As Hawaii considers surveilling visitors to the islands during their required 14-day quarantine, the state’s preliminary proposals are attracting criticism.
Tourists could be required to wear ankle monitors, subject themselves to GPS tracking or facial recognition technology, and/or be quarantined in a guarded facility for the duration of their two-week isolation period. The goal would be to enforce shelter-in-place requirements amid the COVID-19 pandemic in hopes of reducing the spread of the illness. As of Tuesday, Hawaii reached 609 confirmed cases including 16 deaths.
“There definitely has to be a monitoring system in place, but it doesn’t have to consist of drastic measures,” said House Speaker Scott Saiki. “Some of these proposals sound a little too drastic, a little too extreme.”
What officials are considering sounds like a “prison camp,” according to Hill. She believes they are likely to do longterm harm to Hawaii’s reputation as a vacation destination.
“Can Hawaii recover from people posting on Facebook, ‘Just got to Hawaii. Here’s my ankle monitor tan’?” Hill asked.
State agencies are studying how to ensure public health and safety while opening up sectors of the economy, including tourism, according to Krishna Jayaram, a spokesman for the AG’s office.
“The various ideas being evaluated for tracking visitors in response to the COVID-19 pandemic, are right now just that, ideas,” he said in an emailed statement. “Given that we are an island state heavily dependent on tourism, there is focus and forward planning now on how we can get back closer to normal while adequately ensuring that any influx of visitors does not put our residents at risk.”
“Health and safety come first,” he said. “Tourism is not going to be what it was.”
Jayaram did not answer specific questions about the potential tracking methods but said state attorneys will ensure that quarantine enforcement methods are legal.
They’re looking at examples in other islands, states and tourist hot spots “with similar democratic and civil-liberty traditions,” he said. He didn’t specify which locations.

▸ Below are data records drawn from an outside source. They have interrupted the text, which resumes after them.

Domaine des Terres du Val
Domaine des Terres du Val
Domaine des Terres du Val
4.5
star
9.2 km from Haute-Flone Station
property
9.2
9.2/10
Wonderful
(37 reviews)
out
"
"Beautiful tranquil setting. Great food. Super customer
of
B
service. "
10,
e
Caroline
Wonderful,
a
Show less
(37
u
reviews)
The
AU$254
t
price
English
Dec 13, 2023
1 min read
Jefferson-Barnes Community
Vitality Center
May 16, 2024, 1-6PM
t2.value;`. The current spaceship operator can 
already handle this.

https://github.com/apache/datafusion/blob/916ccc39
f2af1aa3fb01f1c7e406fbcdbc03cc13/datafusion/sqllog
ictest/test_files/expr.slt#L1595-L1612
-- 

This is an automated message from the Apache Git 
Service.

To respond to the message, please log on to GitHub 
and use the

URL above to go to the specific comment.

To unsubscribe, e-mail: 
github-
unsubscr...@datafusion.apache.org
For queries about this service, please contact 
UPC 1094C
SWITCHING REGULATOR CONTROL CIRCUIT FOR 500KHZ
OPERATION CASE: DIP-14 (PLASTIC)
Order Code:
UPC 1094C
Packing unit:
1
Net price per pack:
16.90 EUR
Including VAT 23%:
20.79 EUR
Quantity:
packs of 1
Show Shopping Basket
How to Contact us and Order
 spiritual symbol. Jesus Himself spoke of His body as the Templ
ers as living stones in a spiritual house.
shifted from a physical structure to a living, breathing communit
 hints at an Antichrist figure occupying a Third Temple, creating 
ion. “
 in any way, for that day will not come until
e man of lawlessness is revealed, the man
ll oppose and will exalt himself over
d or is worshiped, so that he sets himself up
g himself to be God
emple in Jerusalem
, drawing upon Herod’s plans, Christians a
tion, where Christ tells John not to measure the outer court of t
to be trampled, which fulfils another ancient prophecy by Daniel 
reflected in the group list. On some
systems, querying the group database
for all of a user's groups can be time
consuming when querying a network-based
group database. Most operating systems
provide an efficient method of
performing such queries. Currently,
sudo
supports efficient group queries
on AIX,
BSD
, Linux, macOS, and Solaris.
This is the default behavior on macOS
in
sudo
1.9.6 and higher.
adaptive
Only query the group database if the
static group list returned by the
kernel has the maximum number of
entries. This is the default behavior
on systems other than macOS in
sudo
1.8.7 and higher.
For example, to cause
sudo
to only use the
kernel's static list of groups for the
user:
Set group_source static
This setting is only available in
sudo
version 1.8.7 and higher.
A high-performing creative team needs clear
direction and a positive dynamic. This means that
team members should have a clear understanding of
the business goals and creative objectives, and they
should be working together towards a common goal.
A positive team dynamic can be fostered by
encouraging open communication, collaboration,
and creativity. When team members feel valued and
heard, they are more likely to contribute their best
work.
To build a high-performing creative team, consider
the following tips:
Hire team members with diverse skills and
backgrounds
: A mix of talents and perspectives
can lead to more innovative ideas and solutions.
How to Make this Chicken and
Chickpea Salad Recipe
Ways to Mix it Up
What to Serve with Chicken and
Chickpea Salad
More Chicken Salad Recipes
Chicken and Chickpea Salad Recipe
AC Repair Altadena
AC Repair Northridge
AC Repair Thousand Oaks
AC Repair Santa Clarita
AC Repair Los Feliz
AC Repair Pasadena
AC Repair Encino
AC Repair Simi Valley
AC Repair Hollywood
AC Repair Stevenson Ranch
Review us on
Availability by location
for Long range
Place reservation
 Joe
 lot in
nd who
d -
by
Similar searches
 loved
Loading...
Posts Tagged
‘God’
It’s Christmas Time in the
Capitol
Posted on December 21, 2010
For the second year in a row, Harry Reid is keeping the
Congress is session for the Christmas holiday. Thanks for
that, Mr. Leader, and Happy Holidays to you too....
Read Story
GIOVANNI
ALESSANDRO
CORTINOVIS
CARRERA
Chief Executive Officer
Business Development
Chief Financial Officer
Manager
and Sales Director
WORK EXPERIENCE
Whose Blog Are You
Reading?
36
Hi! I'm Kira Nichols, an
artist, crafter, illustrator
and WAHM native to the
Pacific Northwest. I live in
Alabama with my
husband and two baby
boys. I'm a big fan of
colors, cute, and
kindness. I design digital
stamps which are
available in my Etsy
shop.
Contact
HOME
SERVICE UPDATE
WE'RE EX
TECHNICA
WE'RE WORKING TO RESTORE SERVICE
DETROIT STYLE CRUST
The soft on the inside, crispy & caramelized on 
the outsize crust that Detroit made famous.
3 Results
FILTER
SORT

“We take that responsibility very seriously and will be advising our clients when and if certain ideas are not allowed,” he said.
Monitoring Tactics Elsewhere
Governments in other places are using surveillance technology to enforce stay-home orders.
In Kentucky, a handful of individuals who were exposed to COVID-19 were ordered by a judge to wear monitoring devices on their ankles after they refused to isolate themselves, CNN reported.
Taiwan is using a mobile phone-based “electronic fence” to keep people in their homes during quarantine, according to Reuters. The system alerts police and local officials within 15 minutes when people in quarantine move away from their home base or turn their phones off. Officials call people twice a day to ensure they haven’t left home without their phones.
Hong Kong is using location-tracking wristbands, Singapore is texting citizens who must click a link to demonstrate they are home and Thailand is requiring arrivals to download a contact tracing app, Reuters reported. South Korea and Israel are using satellite technology to track individuals and see where infections may have passed from person to person.
Saiki said he believes the public understands there may be some “infringement on freedom and mobility” for the benefit of public health. However, he said there’s no need to treat the general public like inmates. People have a reasonable expectation of privacy, he said.
“This is not a criminal situation,” he said. “This is a public health monitoring situation. The approaches we use need to be tailored toward maintaining public health.”
Hill said she is deeply concerned not only about a loss of freedom during the pandemic, but also after.
“It’s a very short hop from ‘It’s OK for tourists’ to ‘It’s OK for any number of other groups,'” she said.
Asked about this concern, Jayaram acknowledged that life will likely be different post-COVID-19.
“I do hope we get closer to how things used to be before the pandemic, but part of the new normal might be that the state has to re-think certain aspects of the tourist experience here in Hawaii,” he said.
Any surveillance strategies for quarantining people should be done in consultation with public health professionals, said Joshua Wisch, executive director of the American Civil Liberties Union of Hawaii. They should be regularly reevaluated and time-limited, he said. And invasive methods like ankle-monitoring should only be used as a last resort.
“Any time you start pushing involuntarily compliance and punitive measures, that usually starts to break down trust,” he said.
Hill is troubled by the lack of opportunities for the public to weigh in on these ideas. At Friday’s meeting, no public testimony was accepted. Citizens and business owners should have a say in how the state keeps them safe, Hill said.
“The idea that you could put out a policy that could really, really harm Hawaii’s tourism industry and the economy with no public feedback is astonishing,” she said.
“There’s a way to phase in letting people back in while watching for signs of infections and taking practical, limited steps to test people, without infringing upon their liberty to move around with government supervision.”